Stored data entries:

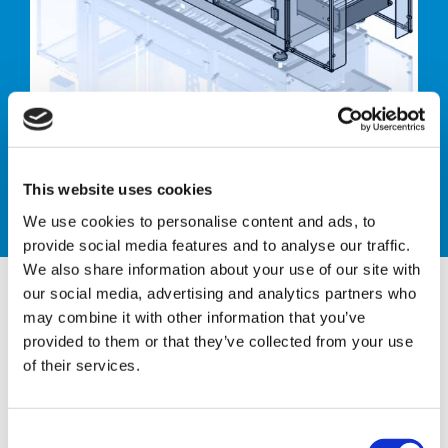
Case erector
This website uses cookies
We use cookies to personalise content and ads, to
provide social media features and to analyse our traffic.
We also share information about your use of our site with
our social media, advertising and analytics partners who
may combine it with other information that you’ve
provided to them or that they’ve collected from your use
CTH ACE 44 - HM
of their services.
AUTOMATIC CASE ERECTOR
C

▶ **Task item**
Extract every line from the one containing "This website uses cookies" to the end of the entries, including both of those lines, exactly as given and with nothing added.

▶ **Solution for this exercise**
This website uses cookies
We use cookies to personalise content and ads, to
provide social media features and to analyse our traffic.
We also share information about your use of our site with
our social media, advertising and analytics partners who
may combine it with other information that you’ve
provided to them or that they’ve collected from your use
CTH ACE 44 - HM
of their services.
AUTOMATIC CASE ERECTOR
C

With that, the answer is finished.